* _Try it_:
Would you please repeat exactly the entries below, starting at the line with "Sorry, this privilege" and ending at the line with "PRODUITS SIMILAIRES", and nothing outside that range? Leave out the pictures.
==== Material for this exercise ====
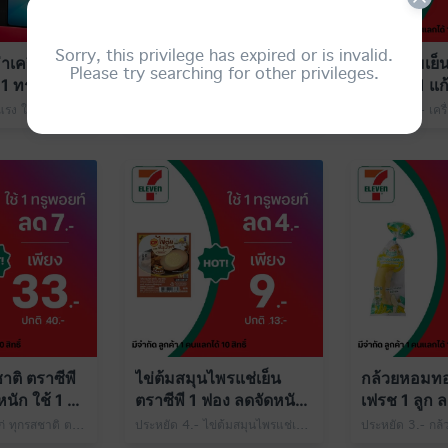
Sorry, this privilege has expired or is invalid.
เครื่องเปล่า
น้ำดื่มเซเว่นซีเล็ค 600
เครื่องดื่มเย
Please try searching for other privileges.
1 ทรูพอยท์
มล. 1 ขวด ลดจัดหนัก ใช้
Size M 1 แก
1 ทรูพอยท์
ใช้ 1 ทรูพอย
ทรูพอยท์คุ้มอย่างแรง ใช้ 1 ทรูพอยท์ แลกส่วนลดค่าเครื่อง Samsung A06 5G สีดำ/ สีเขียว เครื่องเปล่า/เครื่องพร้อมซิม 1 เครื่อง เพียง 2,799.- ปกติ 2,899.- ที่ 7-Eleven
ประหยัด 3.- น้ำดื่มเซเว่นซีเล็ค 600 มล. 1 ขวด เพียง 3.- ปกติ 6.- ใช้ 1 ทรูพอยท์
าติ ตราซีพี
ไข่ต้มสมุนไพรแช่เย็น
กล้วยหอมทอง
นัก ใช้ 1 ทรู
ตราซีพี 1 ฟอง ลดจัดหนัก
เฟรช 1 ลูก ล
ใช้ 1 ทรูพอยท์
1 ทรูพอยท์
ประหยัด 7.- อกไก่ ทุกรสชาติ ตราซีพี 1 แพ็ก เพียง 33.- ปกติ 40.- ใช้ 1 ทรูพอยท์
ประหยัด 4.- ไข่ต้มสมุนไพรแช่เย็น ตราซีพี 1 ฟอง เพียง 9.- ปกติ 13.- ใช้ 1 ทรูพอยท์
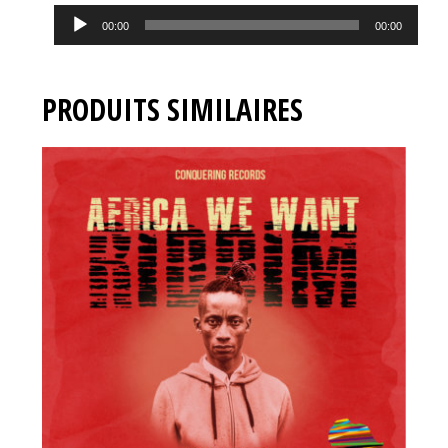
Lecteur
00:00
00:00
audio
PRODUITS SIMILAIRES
====
==== Material for this exercise ====
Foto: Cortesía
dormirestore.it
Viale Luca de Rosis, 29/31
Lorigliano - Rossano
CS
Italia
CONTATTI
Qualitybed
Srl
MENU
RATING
====
* _Solution to this problem_:
Sorry, this privilege has expired or is invalid.
เครื่องเปล่า
น้ำดื่มเซเว่นซีเล็ค 600
เครื่องดื่มเย
Please try searching for other privileges.
1 ทรูพอยท์
มล. 1 ขวด ลดจัดหนัก ใช้
Size M 1 แก
1 ทรูพอยท์
ใช้ 1 ทรูพอย
ทรูพอยท์คุ้มอย่างแรง ใช้ 1 ทรูพอยท์ แลกส่วนลดค่าเครื่อง Samsung A06 5G สีดำ/ สีเขียว เครื่องเปล่า/เครื่องพร้อมซิม 1 เครื่อง เพียง 2,799.- ปกติ 2,899.- ที่ 7-Eleven
ประหยัด 3.- น้ำดื่มเซเว่นซีเล็ค 600 มล. 1 ขวด เพียง 3.- ปกติ 6.- ใช้ 1 ทรูพอยท์
าติ ตราซีพี
ไข่ต้มสมุนไพรแช่เย็น
กล้วยหอมทอง
นัก ใช้ 1 ทรู
ตราซีพี 1 ฟอง ลดจัดหนัก
เฟรช 1 ลูก ล
ใช้ 1 ทรูพอยท์
1 ทรูพอยท์
ประหยัด 7.- อกไก่ ทุกรสชาติ ตราซีพี 1 แพ็ก เพียง 33.- ปกติ 40.- ใช้ 1 ทรูพอยท์
ประหยัด 4.- ไข่ต้มสมุนไพรแช่เย็น ตราซีพี 1 ฟอง เพียง 9.- ปกติ 13.- ใช้ 1 ทรูพอยท์
Lecteur
00:00
00:00
audio
PRODUITS SIMILAIRES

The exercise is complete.